9. TEACHING OTHER PEOPLE HOW TO READ
I taught my third sister how to read when I was still too young to really remember doing it. I think I just read aloud to her and when she started reading early my parents bragged that I had taught her how. I mean, who needs some fancy, private school education with actual teachers when you’ve got a bossy seven-year-old willing to do the job for free?
I must have gotten cocky, though, because then I decided I should also teach our baby sister how to read. I have a distinct recollection of writing “APPLE” on a chalkboard in our backyard and trying to coax my sister’s pacifier out of her mouth long enough for her to parrot the word back to me. When she could not (or would not) comply, I downgraded to the monosyllabic “CAT.” And when she still couldn’t read it, I underlined the word fiercely.
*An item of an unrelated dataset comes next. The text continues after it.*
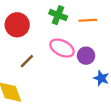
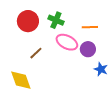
green cross: (58, 15) -> (56, 20), moved
orange line: (88, 20) -> (90, 27), moved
She tried to take the chalk from my hand, but I was the teacher and she was the student, so it was my chalk. She ended up crying, and I ended up abandoning my quest to teach my youngest sister how to read. “Maybe in a few months you’ll try again,” my mother said consolingly to her bullied baby and disgruntled tutor.
I now have a great deal of empathy for both parties (both the teacher and the student) after a bunch of upbeat runners made wild claims about my potential for improvement as I trudged along beside them, nearing an asthmatic fit. Trust me on this one: if abilities could be absorbed and applied through osmosis, I would be able to run a five-minute mile, and my baby sister would have been reading before she could walk.
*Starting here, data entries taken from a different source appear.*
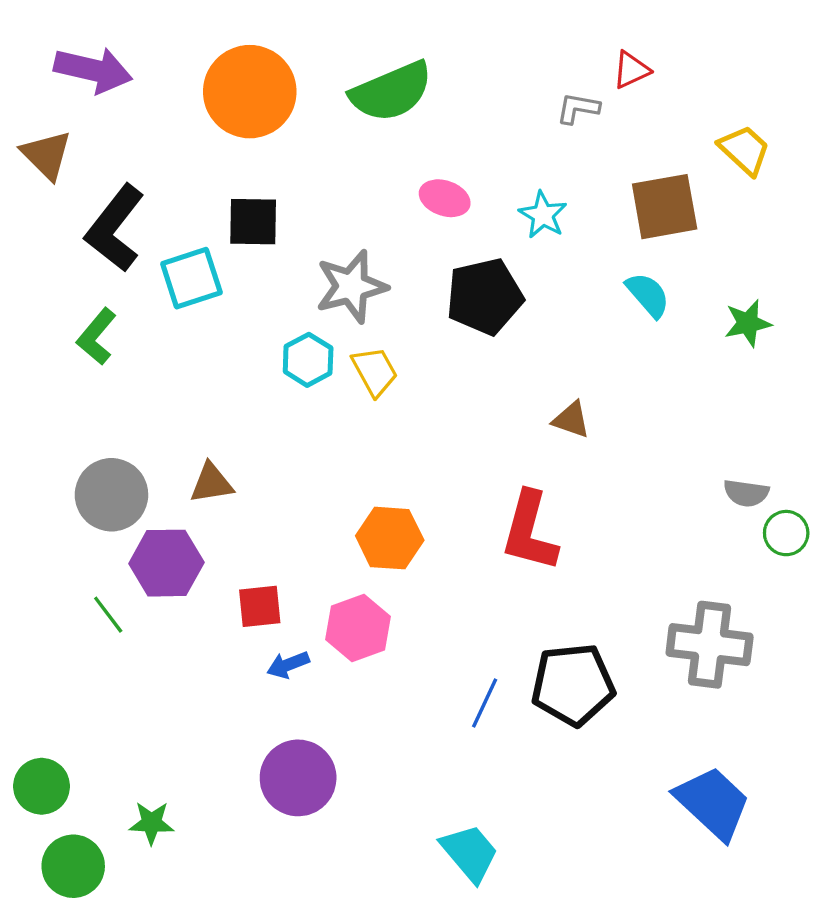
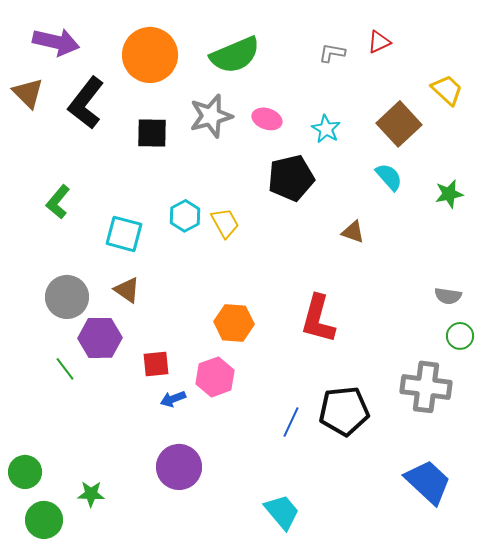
gray L-shape: (578, 108) -> (332, 53), moved
brown square: (665, 207) -> (399, 124), turned -33
black L-shape: (115, 228) -> (86, 103), moved
cyan square: (191, 278) -> (124, 234), moved, turned 33
gray star: (351, 287) -> (211, 116), moved
brown triangle: (571, 420) -> (353, 232), moved
brown triangle: (211, 483) -> (127, 290), turned 44
green circle: (786, 533) -> (460, 336), moved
Nobody expects me to solve multivariable calculus functions in my head, but most people can add and subtract double-digit numbers with a basic level of competency. Today in our training meeting, there was a slide with a bunch of numbers on it (alas). “119 personnel,” the commander read off. “Now how did you come up with that number? Oh, I see, never mind. 88 available, 21 trained, 10 unavailable. That adds up.” And I sort of looked around the table at the other people to see if they too thought that added up, because I was thinking, IT DOES?! HOW DID YOU DO THAT SO FAST. Numbers are really hard. (Yes, I did use a calculator to generate this numerical example for your edification. You can sue me if you want; I won’t be able to add up how much money you want anyway.)
So that’s it: the top ten things that I can think of at this moment that I am really, truly terrible at doing. This is not an all-inclusive list, and is subject to addition, revision, wild exaggeration, and perhaps someday deletion, assuming I ever learn how to add numbers in my head or decide I like nature.
Basically what I’m saying is that it’s a pretty good list. I hope you feel a little better about climbing into my covered wagon. I can’t promise, though, that we won’t run out of ammo or die of diphtheria or sink the wagon when we try to caulk and float it across the river. I promise to make any and all shady deals with Native American traders necessary to get us to the other side (have some faith; I’m approximately 1/64th Cherokee Indian). Welcome to my blog.